* [Exercise]
Print, word for word, the line containing "each other’s attire" and all lines beneath it to the end of the entries below. Pictures do not belong in the copy.

** Opening Material provided block **

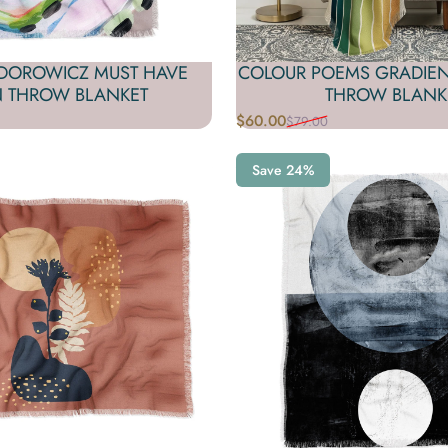
EDOROWICZ MUST HAVE
COLOUR POEMS GRADIEN
N THROW BLANKET
THROW BLANK
$60.00
$79.00
Sale price
Regular price
Save 24%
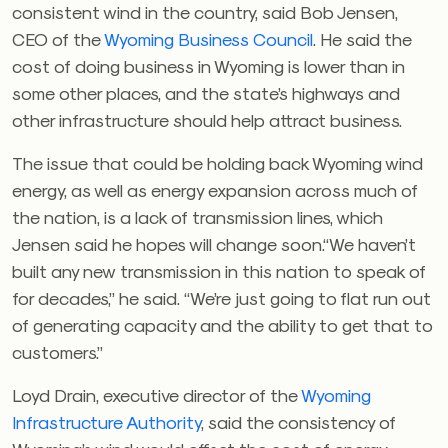
consistent wind in the country, said Bob Jensen,
CEO of the
Wyoming Business Council
. He said the
cost of doing business in Wyoming is lower than in
some other places, and the state’s highways and
other infrastructure should help attract business.
The issue that could be holding back Wyoming wind
energy, as well as energy expansion across much of
the nation, is a lack of transmission lines, which
Jensen said he hopes will change soon.
“We haven’t
built any new transmission in this nation to speak of
for decades,” he said. “We’re just going to flat run out
of generating capacity and the ability to get that to
customers.”
Loyd Drain, executive director of the
Wyoming
Infrastructure Authority
, said the consistency of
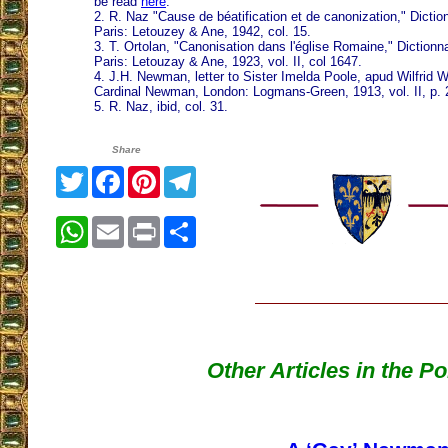
be read
here
.
2. R. Naz "Cause de béatification et de canonization," Dictio
Paris: Letouzey & Ane, 1942, col. 15.
3. T. Ortolan, "Canonisation dans l'église Romaine," Dictionn
Paris: Letouzay & Ane, 1923, vol. II, col 1647.
4. J.H. Newman, letter to Sister Imelda Poole, apud Wilfrid 
Cardinal Newman, London: Logmans-Green, 1913, vol. II, p. 
5. R. Naz, ibid, col. 31.
Share
Twitter
Facebook
Pinterest
Telegram
WhatsApp
Email
Print
Share
Other Articles in the P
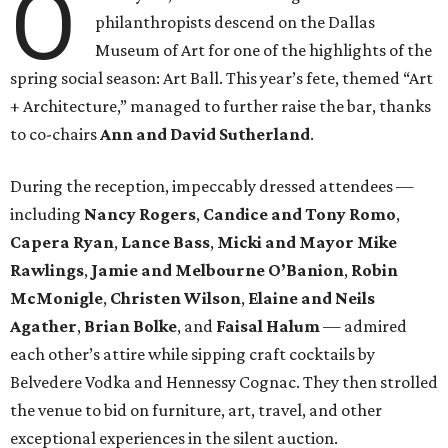
O
philanthropists descend on the Dallas
Museum of Art for one of the highlights of the
spring social season: Art Ball. This year’s fete, themed “Art
+ Architecture,” managed to further raise the bar, thanks
to co-chairs
Ann and David Sutherland
.
During the reception, impeccably dressed attendees —
including
Nancy Rogers
,
Candice and Tony Romo
,
Capera Ryan
,
Lance Bass
,
Micki and Mayor Mike
Rawlings
,
Jamie and Melbourne O’Banion
,
Robin
McMonigle
,
Christen Wilson
,
Elaine and Neils
Agather
,
Brian Bolke
, and
Faisal Halum
— admired
each other’s attire while sipping craft cocktails by
Belvedere Vodka and Hennessy Cognac. They then strolled
the venue to bid on furniture, art, travel, and other
exceptional experiences in the silent auction.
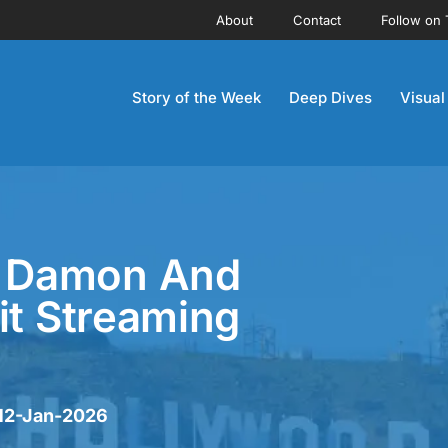
About
Contact
Follow on 
Story of the Week
Deep Dives
Visual
tt Damon And
it Streaming
 12-Jan-2026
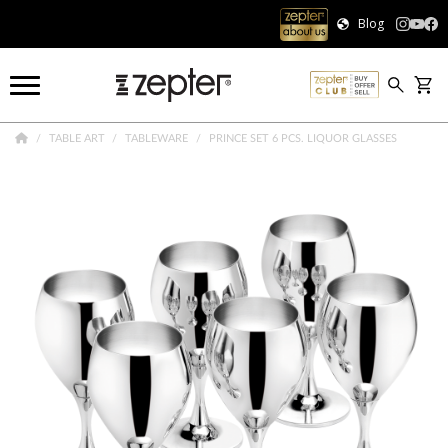
Blog
TABLE ART
TABLEWARE
PRINCE SET 6 PCS. LIQUOR GLASSES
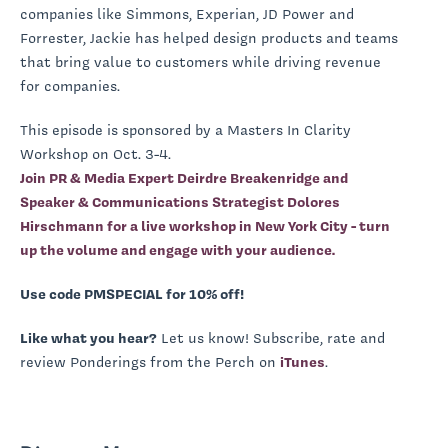
companies like Simmons, Experian, JD Power and
Forrester, Jackie has helped design products and teams
that bring value to customers while driving revenue
for companies.
This episode is sponsored by a Masters In Clarity
Workshop on Oct. 3-4.
Join PR & Media Expert Deirdre Breakenridge and
Speaker & Communications Strategist Dolores
Hirschmann for a live workshop in New York City - turn
up the volume and engage with your audience.
Use code PMSPECIAL for 10% off!
Like what you hear?
Let us know! Subscribe, rate and
review Ponderings from the Perch on
iTunes
.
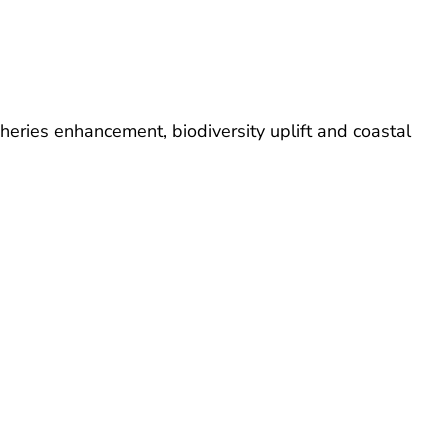
sheries enhancement, biodiversity uplift and coastal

** Closing Material provided block **

* [Exercise answer]
each other’s attire while sipping craft cocktails by
Belvedere Vodka and Hennessy Cognac. They then strolled
the venue to bid on furniture, art, travel, and other
exceptional experiences in the silent auction.
About
Contact
Follow on 
Story of the Week
Deep Dives
Visual
tt Damon And
it Streaming
 12-Jan-2026
Blog
TABLE ART
TABLEWARE
PRINCE SET 6 PCS. LIQUOR GLASSES
companies like Simmons, Experian, JD Power and
Forrester, Jackie has helped design products and teams
that bring value to customers while driving revenue
for companies.
This episode is sponsored by a Masters In Clarity
Workshop on Oct. 3-4.
Join PR & Media Expert Deirdre Breakenridge and
Speaker & Communications Strategist Dolores
Hirschmann for a live workshop in New York City - turn
up the volume and engage with your audience.
Use code PMSPECIAL for 10% off!
Like what you hear?
Let us know! Subscribe, rate and
review Ponderings from the Perch on
iTunes
.
sheries enhancement, biodiversity uplift and coastal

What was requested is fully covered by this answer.